I shall follow the counsel you have
uniformly given me, since I know it comes from one who has always
loved me. Therefore I beg that you will kindly bring it to pass, that I
may obtain some decision, and that no injury may be inflicted upon my
people. Otherwise the land shall pay for it dearly."
To these appeals, neither the Prince nor the authorities of Antwerp
answered immediately in their own names. A general consultation was,
however, immediately held with the estates-general, and an answer
forthwith despatched to the Duke by the hands of his envoys. It was
agreed to liberate the prisoners, to restore the furniture, and to send a
special deputation for the purpose of making further arrangements with
the Duke by word of mouth, and for this deputation his Highness was
requested to furnish a safe conduct.
Anjou was overjoyed when he received this amicable communication.
Relieved for a time from his fears as to the result of his crime, he
already assumed a higher ground. He not only spoke to the states in a
paternal tone, which was sufficiently ludicrous, but he had actually the
coolness to assure them of his forgiveness. "He felt hurt," he said, "that
they should deem a safe conduct necessary for the deputation which
they proposed to send. If they thought that he had reason on account of
the past, to feel offended, he begged them to believe that he had
forgotten it all, and that he had buried the past in its ashes, even as if it
had never been." He furthermore begged them--and this seemed the
greatest insult of all--"in future to trust to his word, and to believe that
if any thing should be attempted to their disadvantage, he would be the
very first to offer himself for their protection."

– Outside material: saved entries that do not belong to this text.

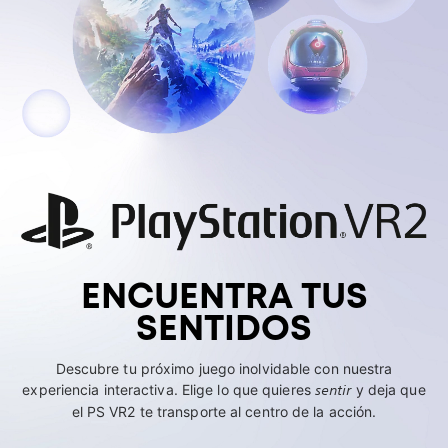
ENCUENTRA TUS
SENTIDOS
Descubre tu próximo juego inolvidable con nuestra
experiencia interactiva. Elige lo que quieres
sentir
y deja que
el PS VR2 te transporte al centro de la acción.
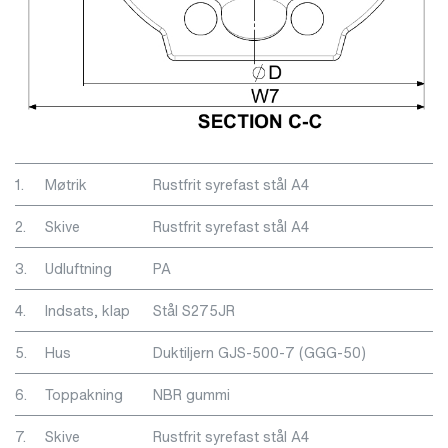
1.
Møtrik
Rustfrit syrefast stål A4
2.
Skive
Rustfrit syrefast stål A4
3.
Udluftning
PA
4.
Indsats, klap
Stål S275JR
5.
Hus
Duktiljern GJS-500-7 (GGG-50)
6.
Toppakning
NBR gummi
7.
Skive
Rustfrit syrefast stål A4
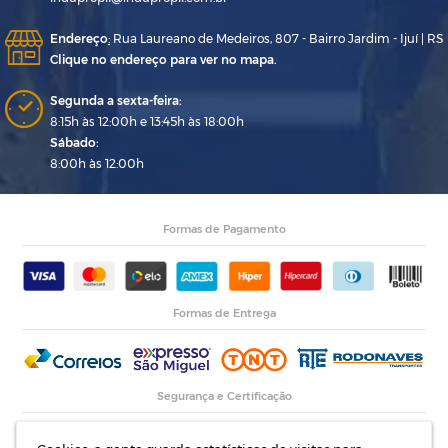
Endereço
:
Rua Laureano de Medeiros, 807 - Bairro Jardim - Ijuí | RS
Clique no endereço para ver no mapa.
Segunda a sexta-feira:
8:15h às 12:00h e 13:45h às 18:00h
Sábado:
8:00h às 12:00h
Formas de Pagamento
Formas de Entrega
Segurança e Certificação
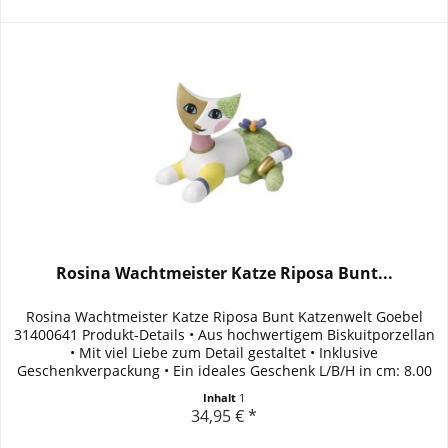
Rosina Wachtmeister Katze Riposa Bunt...
Rosina Wachtmeister Katze Riposa Bunt Katzenwelt Goebel
31400641 Produkt-Details • Aus hochwertigem Biskuitporzellan
• Mit viel Liebe zum Detail gestaltet • Inklusive
Geschenkverpackung • Ein ideales Geschenk L/B/H in cm: 8.00
/ 5.50 /...
Inhalt
1
34,95 € *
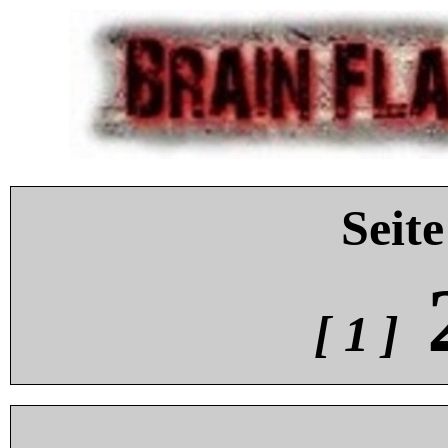
Seite
[ 1 ]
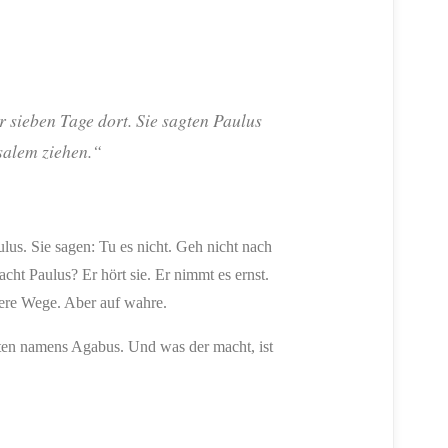
r sieben Tage dort. Sie sagten Paulus
usalem ziehen.“
lus. Sie sagen: Tu es nicht. Geh nicht nach
cht Paulus? Er hört sie. Er nimmt es ernst.
chere Wege. Aber auf wahre.
eten namens Agabus. Und was der macht, ist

It will be observed that in his first letters the Duke had not affected to
deny his agency in the outrage--an agency so flagrant that all
subterfuge seemed superfluous. He in fact avowed that the attempt had
been made by his command, but sought to palliate the crime on the
ground that it had been the result of the ill-treatment which he had
experienced from the states. "The affronts which I have received," said
he, both to the magistrates of Antwerp and to Orange, "have
engendered the present calamity." So also, in a letter written at the
same time to his brother, Henry the Third, he observed that "the
indignities which were put upon him, and the manifest intention of the
states to make a Matthias of him, had been the cause of the
catastrophe."
He now, however, ventured a step farther. Presuming upon the
indulgence which he had already experienced; and bravely assuming
the tone of injured innocence, he ascribed the enterprise partly to
accident, and partly to the insubordination of his troops. This was the
ground which he adopted in his interviews with the states'
commissioners. So also, in a letter addressed to Van der Tympel,
commandant of Brussels, in which he begged for supplies for his troops,
he described the recent invasion of Antwerp as entirely unexpected by
himself, and beyond his control. He had been intending, he said, to
leave the city and to join his army. A tumult had accidentally arisen
between his soldiers and the guard at the gate. Other troops rushing in
from without, had joined in the affray, so that to, his great sorrow, an
extensive disorder had arisen. He manifested the same Christian
inclination to forgive, however, which he had before exhibited. He
observed that "good men would never grow cold in his regard, or find
his affection diminished." He assured Van der Tympel, in particular, of
his ancient goodwill, as he knew him to be a lover of the common weal.
In his original communications he had been both cringing and
threatening but, at least, he had not denied truths which were plain as
daylight. His new position considerably damaged his cause. This
forgiving spirit on the part of the malefactor was a little more than the
states could bear, disposed as they felt, from policy, to be indulgent,
and to smooth over the crime as gently as possible. The negotiations
were interrupted, and the authorities of Antwerp published a brief and
spirited defence of their own conduct. They denied that any affront or
want of respect on their part could have provoked the outrage of which
the Duke had been guilty. They severely handled his self-contradiction,
in ascribing originally the recent attempt to his just vengeance for past
injuries, and in afterwards imputing it to accident or sudden mutiny,
while they cited the simultaneous attempts at Bruges, Denremonde,
Alost, Digmuyde, Newport, Ostend, Vilvoorde, and Dunkirk, as a
series of damning proofs of a deliberate design.